The safe approach for initiating capture the first time involves the following steps:
- Schedule implementation for a quiet point.
- Determine the "current" LSN as a starting point by following the procedure and examples below.
- Setting the LSN at the global capture agent level (i.e. all tables) using the SQDCONF modify command.
- Start the capture agent.
Example 1
Set the LSN at the capture agent level (i.e. all tables) with the SQDCONF modify command to start at the "Current LSN".
- Run the Db2pd command to determine the current log number, for example:
$ Db2pd -log -db <database_name>
Database Member 0 -- Database SAMPLE -- Active -- Up 0 days 00:27:02 -- Date 2018-05-23-14.49.45.515600 Logs: Current Log Number 2 Pages Written 19 Cur Commit Disk Log Reads 0 Cur Commit Total Log Reads 0 Method 1 Archive Status n/a Method 1 Next Log to Archive n/a Method 1 First Failure n/a Method 2 Archive Status n/a Method 2 Next Log to Archive n/a Method 2 First Failure n/a Log Chain ID 0 Current LSO 57142478 Current LSN 0x000000000004FB14 Address StartLSN StartLSO State Size Pages Filename 0x00007F164E99F090 00000000000429EC 48912001 0x00000000 1000 1000 S0000000.LOG 0x00007F16511319F0 000000000004901E 52988001 0x00000000 1000 1000 S0000001.LOG 0x00007F1651132350 000000000004F9A6 57064001 0x00000000 1000 1000 S0000002.LOG
Note: The most recent (current) log is number 2. - Run the Db2flsn command to determine the LRI / LSN range of that log file:
$ Db2flsn -db SAMPLE -lrirange 2
S0000002.LOG: has LRI range 00000000000000010000000000002254000000000004F9A6 to 000000000000000100000000000022CC000000000004FB13
- Run the sqdconf utility (or edit the shell script used to run the utilitiy) to modify the capture configuration and start the capture:
$ sqdconf modify /<SQDATA_VAR_DIR>/udbcdc/udbcdc.cab --lsn=00000000000022CC:000000000004FB13 $ sqdconf apply /<SQDATA_VAR_DIR>/udbcdc/udbcdc.cab $ sqdconf start /<SQDATA_VAR_DIR>/udbcdc/udbcdc.cab --safe-restart=00000000000022CC:000000000004FB13
Example 2
- Run GetStartLSN.sh
#!/bin/bash DATABASE="${1:-sample}" save_clnum="" db2pd -log -db $DATABASE > /tmp/db2.log.output_$$ while IFS= read -r line; do if [ ! -z "$line" ]; then fields=($(printf "%s" "$line"|cut -d' ' --output-delimiter=' ' -f1-)) if [ "${fields[0]}" == "Current" ]; then if [ "${fields[1]}" == "Log" ]; then save_clnum="${fields[3]}" fi fi fi done < '/tmp/db2.log.output_'$$ #cat /tmp/db2.log.output_$$ db2flsn -db $DATABASE -lrirange ${save_clnum} | (read -r lri; flds=($(printf "%s" "$lri"|cut -d' ' --output-delimiter=' ' -f1-)) lsn=${flds[6]:16:16}":"${flds[6]:32:16} echo " --lsn="$lsn echo "--safe-restart="$lsn ) rm /tmp/db2.log.output_$$
- Perform step 3 in Example 1 to modify the capture configuration and start the capture.

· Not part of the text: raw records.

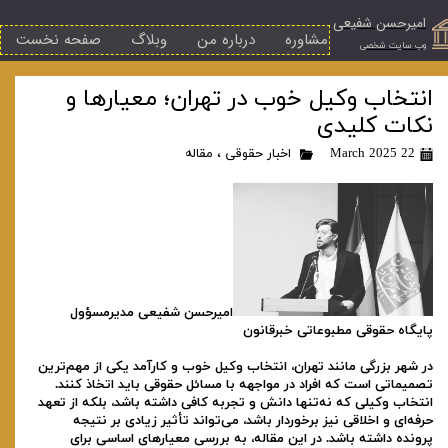
امیرحسن شفیعی
مشاوره
درباره من
وبلاگ
صفحه نخست
​وب سایت شخصی
انتخاب وکیل خوب در تهران؛ معیارها و
نکات کلیدی
22 March 2025
اخبار حقوقی
،
مقاله
امیرحسن شفیعی مدیرمسؤول
پایگاه حقوقی مطبوعاتی خبرقانون
در شهر بزرگی مانند تهران، انتخاب وکیل خوب و کارآمد یکی از مهم‌ترین
تصمیماتی است که افراد در مواجهه با مسائل حقوقی باید اتخاذ کنند.
انتخاب وکیلی که نه‌تنها دانش و تجربه کافی داشته باشد، بلکه از تعهد
حرفه‌ای و اخلاقی نیز برخوردار باشد، می‌تواند تأثیر زیادی بر نتیجه
پرونده داشته باشد. در این مقاله، به بررسی معیارهای اساسی برای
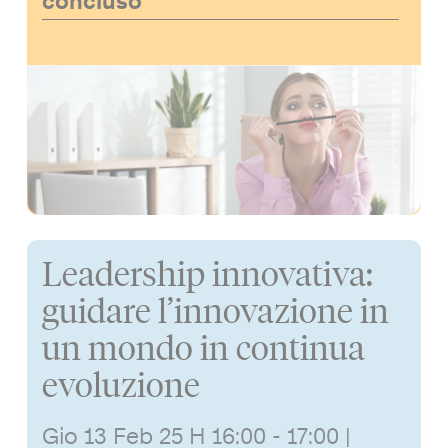
concluso
Leadership innovativa:
guidare l’innovazione in
un mondo in continua
evoluzione
Gio 13 Feb 25
H 16:00 - 17:00
|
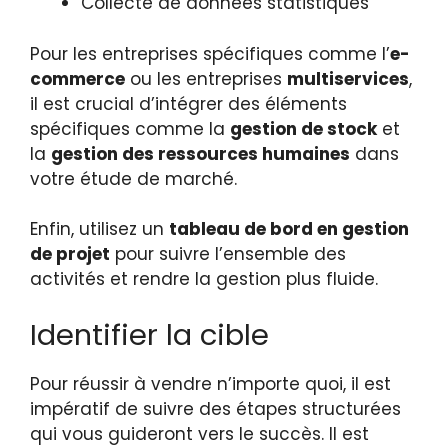
Collecte de données statistiques
Pour les entreprises spécifiques comme l’
e-
commerce
ou les entreprises
multiservices
,
il est crucial d’intégrer des éléments
spécifiques comme la
gestion de stock
et
la
gestion des ressources humaines
dans
votre étude de marché.
Enfin, utilisez un
tableau de bord en gestion
de projet
pour suivre l’ensemble des
activités et rendre la gestion plus fluide.
Identifier la cible
Pour réussir à vendre n’importe quoi, il est
impératif de suivre des étapes structurées
qui vous guideront vers le succès. Il est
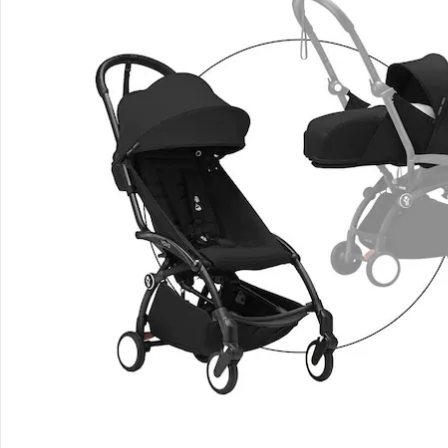
Hinweise, Siegel & Hersteller
Bewertungen
Bestellung & Lieferung
Retoure & Reklamation
Gutscheine & Aktionen
Kontakt & Service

- Both the manual procedure and shell script examples use commands that will likely require DBA permissions because they can only be run on the DB server and the second requires permission to access the log directory/files. If too much time elapses between running these commands and your using them the logs will likely have rolled or been archived in your environment making the number's too old to use.

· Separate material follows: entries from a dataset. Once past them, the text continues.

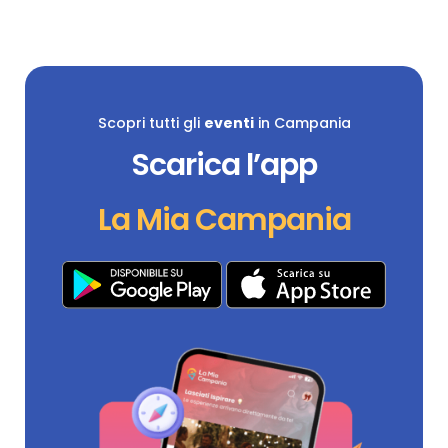
Scopri tutti gli
eventi
in Campania
Scarica l’app
La Mia Campania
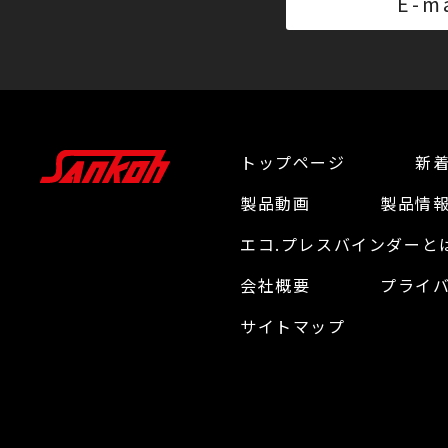
E-m
トップページ
新
製品動画
製品情
エコ.プレスバインダーと
会社概要
プライ
サイトマップ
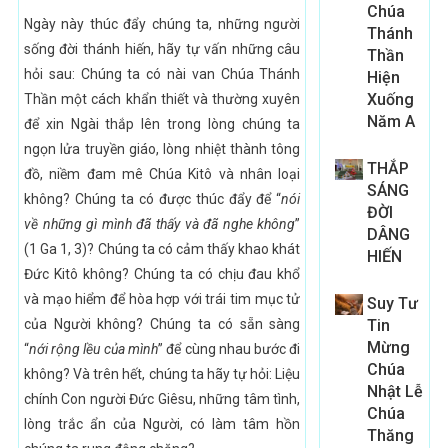
Chúa
Ngày này thúc đẩy chúng ta, những người
Thánh
sống đời thánh hiến, hãy tự vấn những câu
Thần
hỏi sau: Chúng ta có nài van Chúa Thánh
Hiện
Xuống
Thần một cách khẩn thiết và thường xuyên
Năm A
để xin Ngài thắp lên trong lòng chúng ta
ngọn lửa truyền giáo, lòng nhiệt thành tông
THẮP
đồ, niềm đam mê Chúa Kitô và nhân loại
SÁNG
không? Chúng ta có được thúc đẩy để “
nói
ĐỜI
về những gì mình đã thấy và đã nghe không
”
DÂNG
(1 Ga 1, 3)? Chúng ta có cảm thấy khao khát
HIẾN
Đức Kitô không? Chúng ta có chịu đau khổ
và mạo hiểm để hòa hợp với trái tim mục tử
Suy Tư
của Người không? Chúng ta có sẵn sàng
Tin
Mừng
“
nới rộng lều của mình
” để cùng nhau bước đi
Chúa
không? Và trên hết, chúng ta hãy tự hỏi: Liệu
Nhật Lễ
chính Con người Đức Giêsu, những tâm tình,
Chúa
lòng trắc ẩn của Người, có làm tâm hồn
Thăng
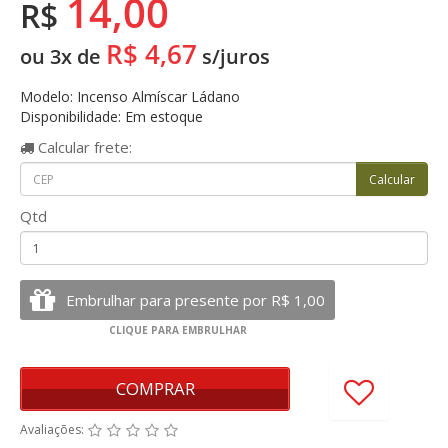
14,00
R$
R$ 4,67
ou 3x de
s/juros
Modelo: Incenso Almíscar Ládano
Disponibilidade: Em estoque
Calcular
frete:
Qtd
COMPRAR
Avaliações:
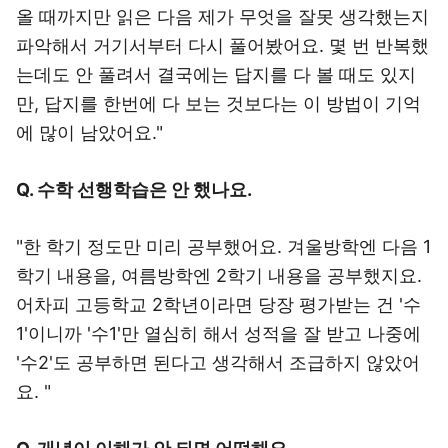
올 때까지만 읽은 다음 제가 무엇을 잘못 생각했는지
파악해서 거기서부터 다시 풀어봤어요. 몇 번 반복했
는데도 안 풀려서 결국에는 답지를 다 볼 때도 있지
만, 답지를 한번에 다 보는 것보다는 이 방법이 기억
에 많이 남았어요."
Q. 수학 선행학습은 안 했나요.
"한 학기 정도만 미리 공부했어요. 겨울방학엔 다음 1
학기 내용을, 여름방학엔 2학기 내용을 공부했지요.
어차피 고등학교 2학년이라면 당장 평가받는 건 '수
1'이니까 '수1'만 열심히 해서 성적을 잘 받고 나중에
'수2'도 공부하면 된다고 생각해서 조급하지 않았어
요. "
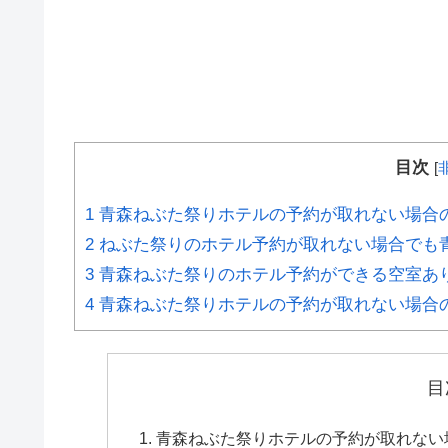
目次
[
1
青森ねぶた祭りホテルの予約が取れない場合
2
ねぶた祭りのホテル予約が取れない場合でも
3
青森ねぶた祭りのホテル予約ができる空室あ
4
青森ねぶた祭りホテルの予約が取れない場合
目
青森ねぶた祭りホテルの予約が取れない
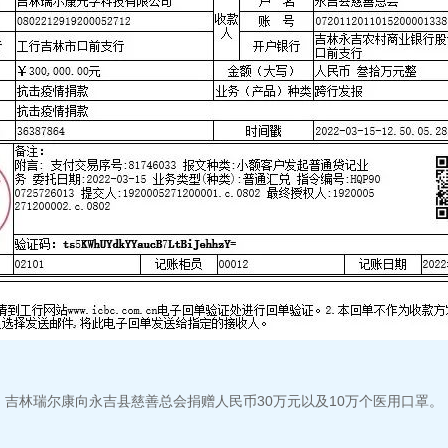
吉林瑞尔康向永吉县慈善总会捐赠人民币30万元以及10万个医用口罩。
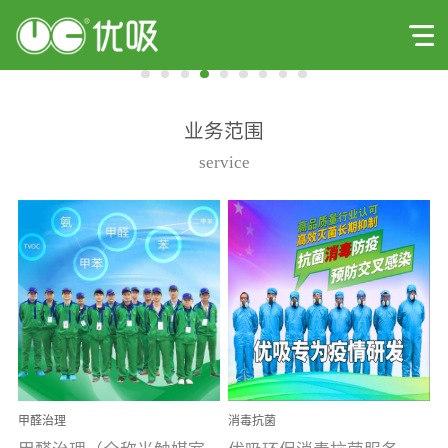
业务范围
service
甲醛治理
消毒抗菌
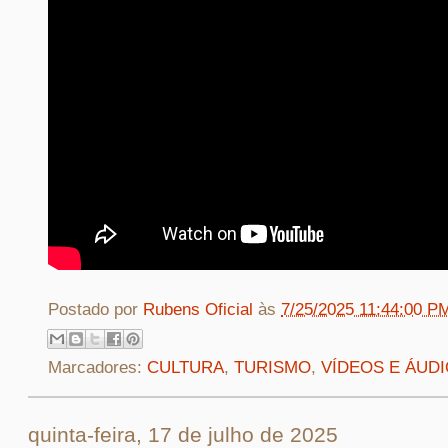
Postado por
Rubens Oficial
às
7/25/2025 11:44:00 P
Marcadores:
CULTURA
,
TURISMO
,
VÍDEOS E ÁUD
quinta-feira, 17 de julho de 2025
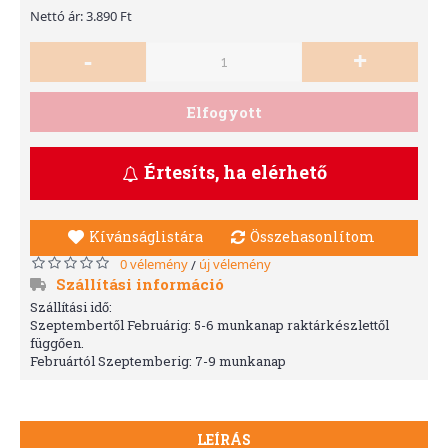
Nettó ár: 3.890 Ft
-
+
Elfogyott
Értesíts, ha elérhető
Kívánságlistára
Összehasonlítom
0 vélemény
új vélemény
/
Szállítási információ
Szállítási idő:
Szeptembertől Februárig: 5-6 munkanap raktárkészlettől
függően.
Februártól Szeptemberig: 7-9 munkanap
LEÍRÁS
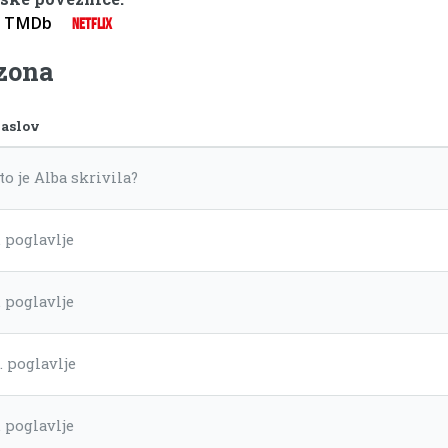
TMDb
NETFLIX
ezona
aslov
to je Alba skrivila?
. poglavlje
. poglavlje
. poglavlje
. poglavlje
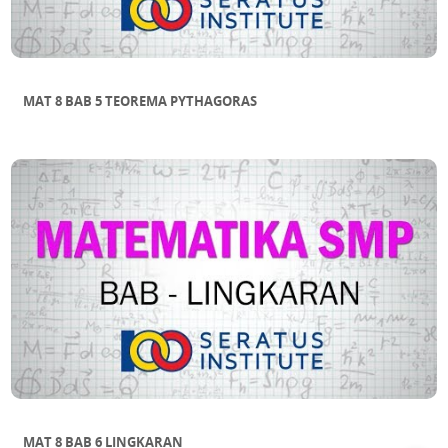
MAT 8 BAB 5 TEOREMA PYTHAGORAS
MAT 8 BAB 6 LINGKARAN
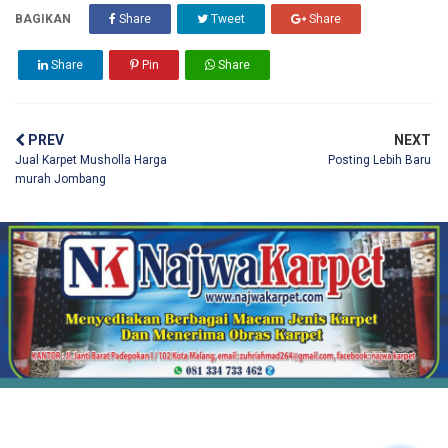
BAGIKAN
Share
Tweet
Share
Share
Pin
Share
PREV
NEXT
Jual Karpet Musholla Harga
Posting Lebih Baru
murah Jombang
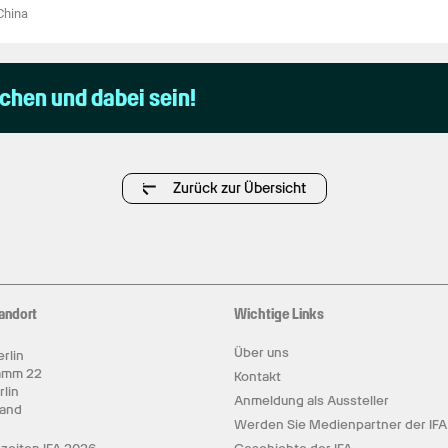
China
uchen und dabei sein!
Zurück zur Übersicht
andort
Wichtige Links
Über uns
rlin
amm 22
Kontakt
rlin
Anmeldung als Aussteller
land
Werden Sie Medienpartner der IFA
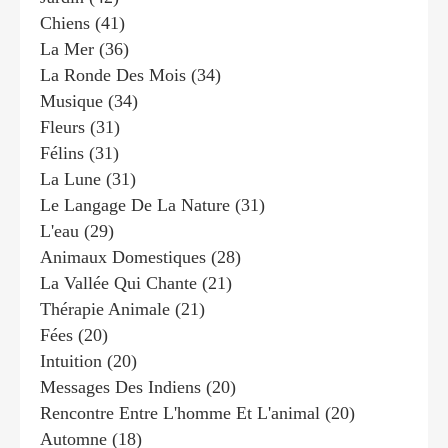
Chiens
(41)
La Mer
(36)
La Ronde Des Mois
(34)
Musique
(34)
Fleurs
(31)
Félins
(31)
La Lune
(31)
Le Langage De La Nature
(31)
L'eau
(29)
Animaux Domestiques
(28)
La Vallée Qui Chante
(21)
Thérapie Animale
(21)
Fées
(20)
Intuition
(20)
Messages Des Indiens
(20)
Rencontre Entre L'homme Et L'animal
(20)
Automne
(18)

- Once the starting point is identified it must be specified in the capture configuration file. The initial starting LSN should be set at a global capture agent level (i.e. all tables in the configuration file). Once the LSN is established, it is typically not altered for normal operation. The capture agent continuously updates the global LSN and the individual table LSNs in the configuration file as changed data is being processed. Each time the capture agent starts, data capture is resumed from the last LSN processed.

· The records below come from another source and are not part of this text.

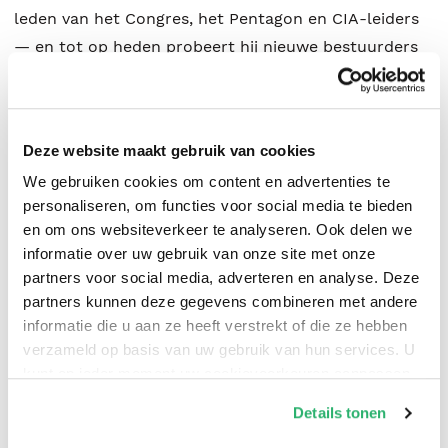
leden van het Congres, het Pentagon en CIA-leiders
— en tot op heden probeert hij nieuwe bestuurders
wereldwijd te informeren. Maar dit boek is er niet
alleen voor hen. Iedere burger heeft het recht te
weten wat er wordt verzwegen — en de plicht om
Deze website maakt gebruik van cookies
vragen te stellen. Disclosure is geen nicheonderwerp.
We gebruiken cookies om content en advertenties te
Het raakt aan energie, technologie, wereldvrede en
personaliseren, om functies voor social media te bieden
menselijke soevereiniteit. Dr. Steven Greer is arts,
en om ons websiteverkeer te analyseren. Ook delen we
voormalig traumachirurg en oprichter van het
informatie over uw gebruik van onze site met onze
Disclosure Project. Sinds 1993 zet hij zich wereldwijd
partners voor social media, adverteren en analyse. Deze
in voor openheid rond UFO’s, geheime technologieën
partners kunnen deze gegevens combineren met andere
en vreedzaam buitenaards contact.
informatie die u aan ze heeft verstrekt of die ze hebben
verzameld op basis van uw gebruik van hun services. U
kunt op ieder moment uw cookievoorkeuren aanpassen
op onze
cookiebeleid pagina
.
Details tonen
Dr. Steven Greer
.
We werken samen met
42 derden
die uw gegevens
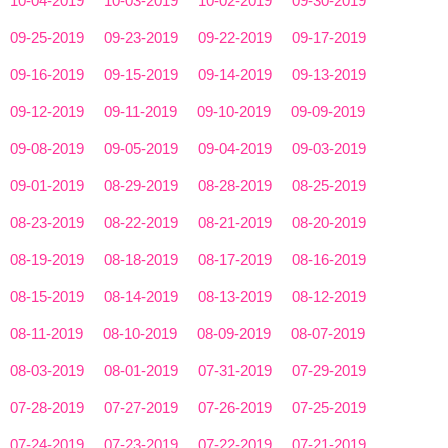
10-04-2019
10-03-2019
10-02-2019
09-30-2019
09-25-2019
09-23-2019
09-22-2019
09-17-2019
09-16-2019
09-15-2019
09-14-2019
09-13-2019
09-12-2019
09-11-2019
09-10-2019
09-09-2019
09-08-2019
09-05-2019
09-04-2019
09-03-2019
09-01-2019
08-29-2019
08-28-2019
08-25-2019
08-23-2019
08-22-2019
08-21-2019
08-20-2019
08-19-2019
08-18-2019
08-17-2019
08-16-2019
08-15-2019
08-14-2019
08-13-2019
08-12-2019
08-11-2019
08-10-2019
08-09-2019
08-07-2019
08-03-2019
08-01-2019
07-31-2019
07-29-2019
07-28-2019
07-27-2019
07-26-2019
07-25-2019
07-24-2019
07-23-2019
07-22-2019
07-21-2019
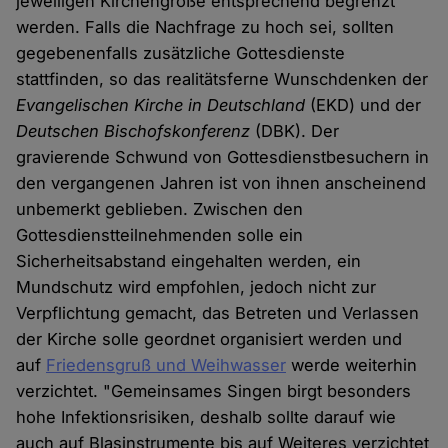
jeweiligen Kirchengröße entsprechend begrenzt
werden. Falls die Nachfrage zu hoch sei, sollten
gegebenenfalls zusätzliche Gottesdienste
stattfinden, so das realitätsferne Wunschdenken der
Evangelischen Kirche in Deutschland
(EKD) und der
Deutschen Bischofskonferenz
(DBK). Der
gravierende Schwund von Gottesdienstbesuchern in
den vergangenen Jahren ist von ihnen anscheinend
unbemerkt geblieben. Zwischen den
Gottesdienstteilnehmenden solle ein
Sicherheitsabstand eingehalten werden, ein
Mundschutz wird empfohlen, jedoch nicht zur
Verpflichtung gemacht, das Betreten und Verlassen
der Kirche solle geordnet organisiert werden und
auf
Friedensgruß und Weihwasser
werde weiterhin
verzichtet. "Gemeinsames Singen birgt besonders
hohe Infektionsrisiken, deshalb sollte darauf wie
auch auf Blasinstrumente bis auf Weiteres verzichtet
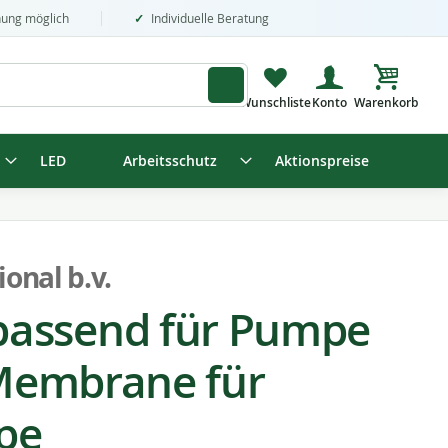
nung möglich
Individuelle Beratung
Mein Wa
LED
Arbeitsschutz
Aktionspreise
ional b.v.
assend für Pumpe
 Membrane für
pe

- A colon (:) must be added to the middle of the two part LRI/LSN.
- If this is the first time the capture has been started after "creating" the capture configuration (.cab) file, then an initial "sqdconf apply" must be run following the "sqdconf mount" command and before issuing the first "sqdconf modify" command.
- A similar procedure would be used in other situations, such as a point-in-time recovery, where you go back and recapture the changes made from a few hours earlier. The appropriate LSN would be determined using the Db2pd and Db2flsn commands.